▶ [Supplied records]:
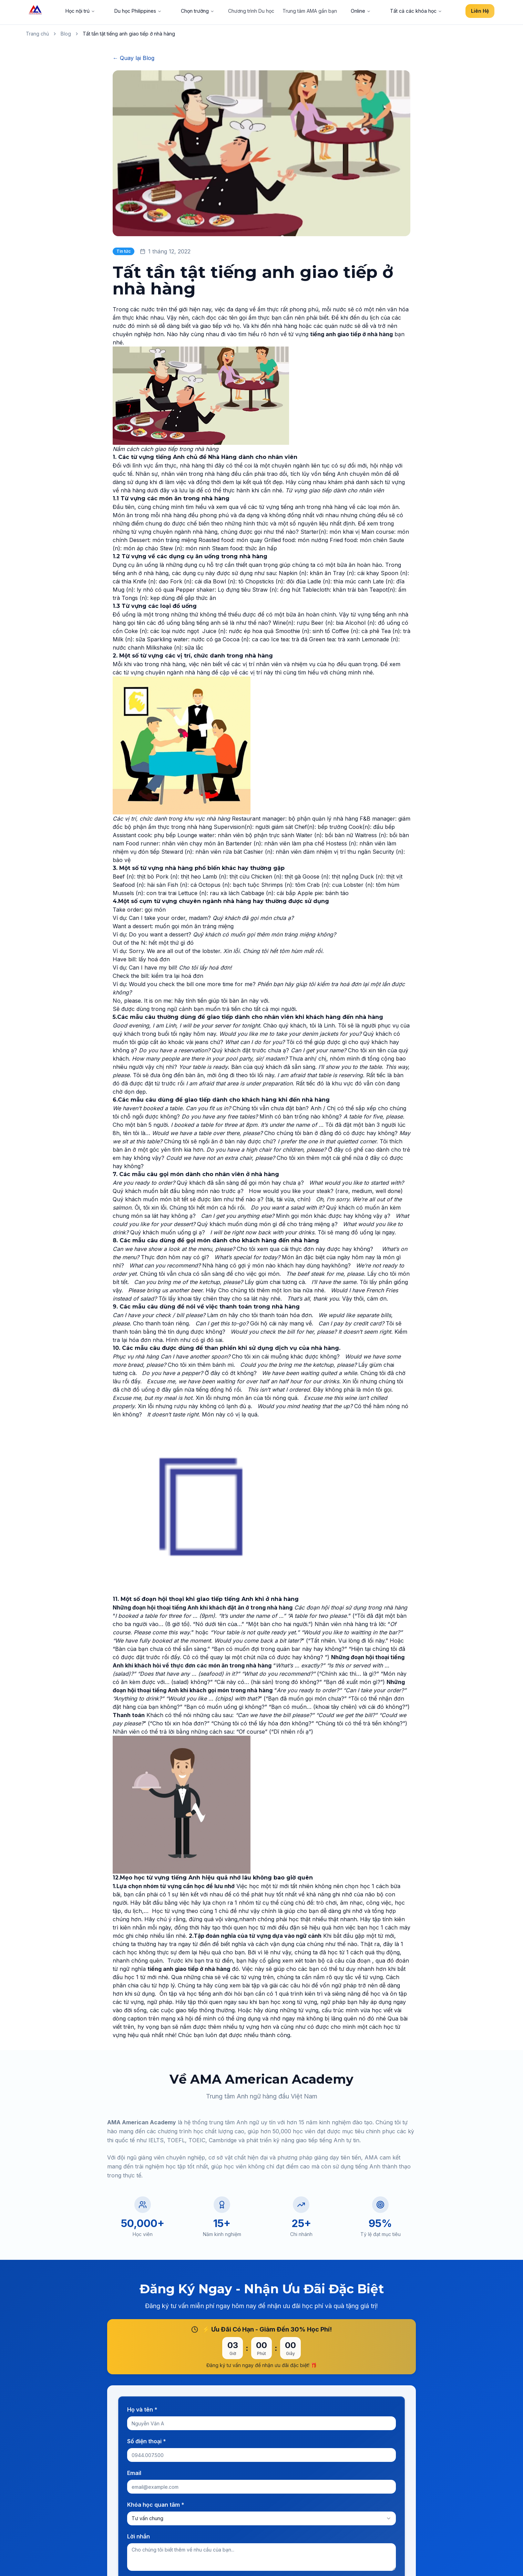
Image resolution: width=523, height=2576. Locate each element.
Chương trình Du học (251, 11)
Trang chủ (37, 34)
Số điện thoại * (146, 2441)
--
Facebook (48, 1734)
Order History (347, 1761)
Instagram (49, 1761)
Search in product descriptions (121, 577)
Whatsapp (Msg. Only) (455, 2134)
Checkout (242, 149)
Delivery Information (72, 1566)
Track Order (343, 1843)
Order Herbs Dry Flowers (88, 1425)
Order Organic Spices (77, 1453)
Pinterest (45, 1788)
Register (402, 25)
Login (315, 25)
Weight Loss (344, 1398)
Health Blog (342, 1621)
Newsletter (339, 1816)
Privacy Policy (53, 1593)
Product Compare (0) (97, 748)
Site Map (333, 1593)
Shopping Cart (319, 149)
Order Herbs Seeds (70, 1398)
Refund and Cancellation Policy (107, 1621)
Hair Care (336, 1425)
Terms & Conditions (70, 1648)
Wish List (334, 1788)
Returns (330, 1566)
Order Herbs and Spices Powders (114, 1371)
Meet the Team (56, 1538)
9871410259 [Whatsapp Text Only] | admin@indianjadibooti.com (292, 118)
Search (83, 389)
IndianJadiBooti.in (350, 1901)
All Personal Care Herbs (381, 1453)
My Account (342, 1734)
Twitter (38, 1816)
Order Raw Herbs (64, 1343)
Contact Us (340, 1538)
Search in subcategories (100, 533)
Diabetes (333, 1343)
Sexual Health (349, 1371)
--
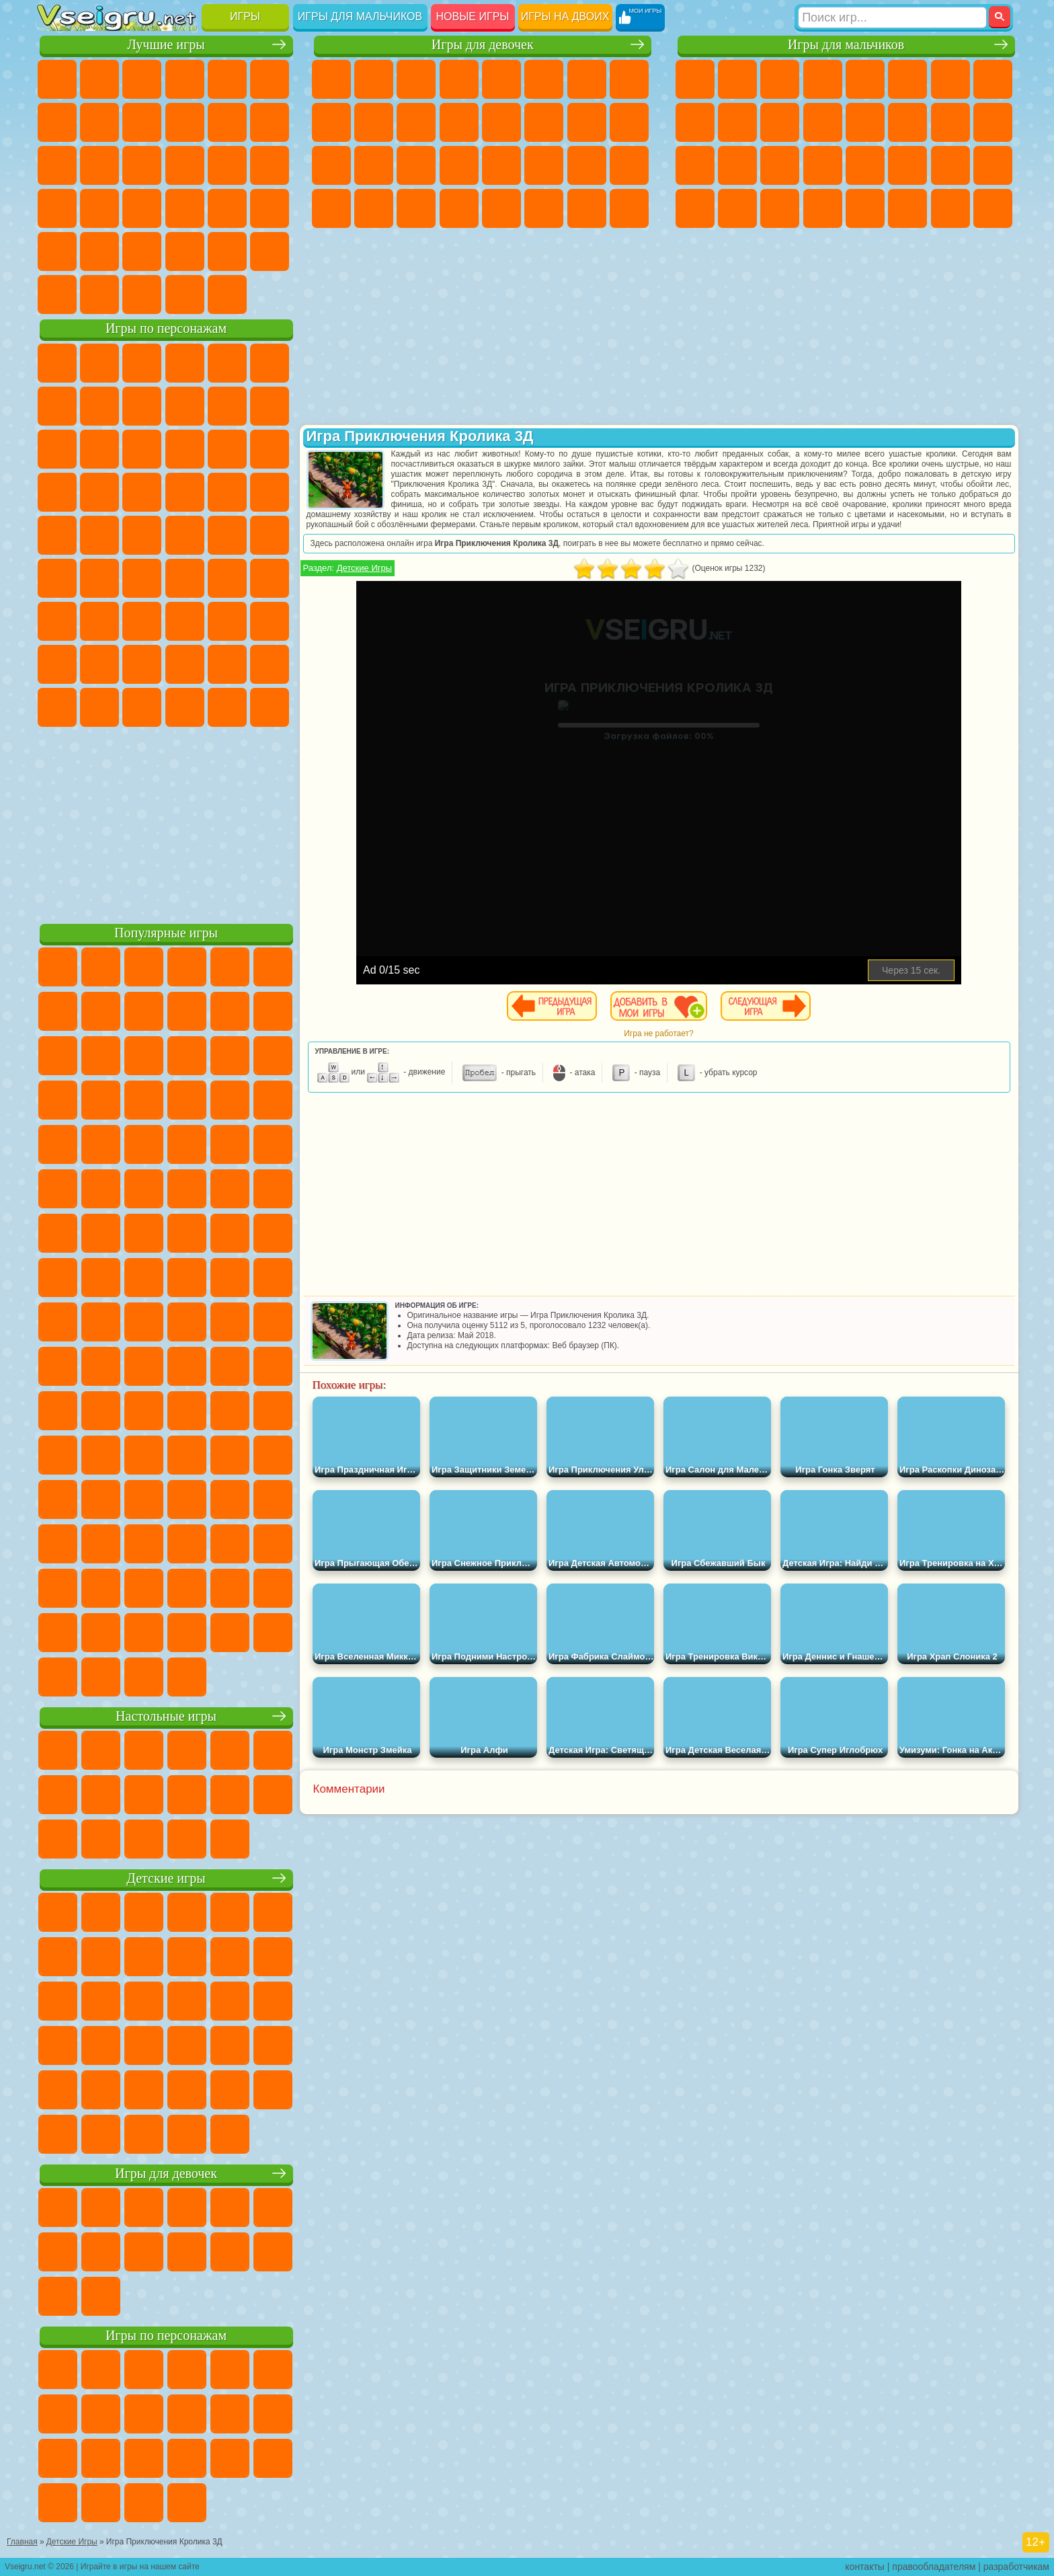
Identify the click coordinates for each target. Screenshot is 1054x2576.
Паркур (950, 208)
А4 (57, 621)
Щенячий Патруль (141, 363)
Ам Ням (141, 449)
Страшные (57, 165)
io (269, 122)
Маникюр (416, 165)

▶ [Task to complete]:
Go through the listing above and write out exactly the lines starting with the one holding "Wish List (334, 1788)" and running through the one holding "Sexual Health (349, 1371)", ends included, and no others.

▶ [Task output]:
Wish List (334, 1788)
Returns (330, 1566)
Order Herbs and Spices Powders (114, 1371)
Meet the Team (56, 1538)
9871410259 [Whatsapp Text Only] | admin@indianjadibooti.com (292, 118)
Search (83, 389)
IndianJadiBooti.in (350, 1901)
All Personal Care Herbs (381, 1453)
My Account (342, 1734)
Twitter (38, 1816)
Order Raw Herbs (64, 1343)
Contact Us (340, 1538)
Search in subcategories (100, 533)
Diabetes (333, 1343)
Sexual Health (349, 1371)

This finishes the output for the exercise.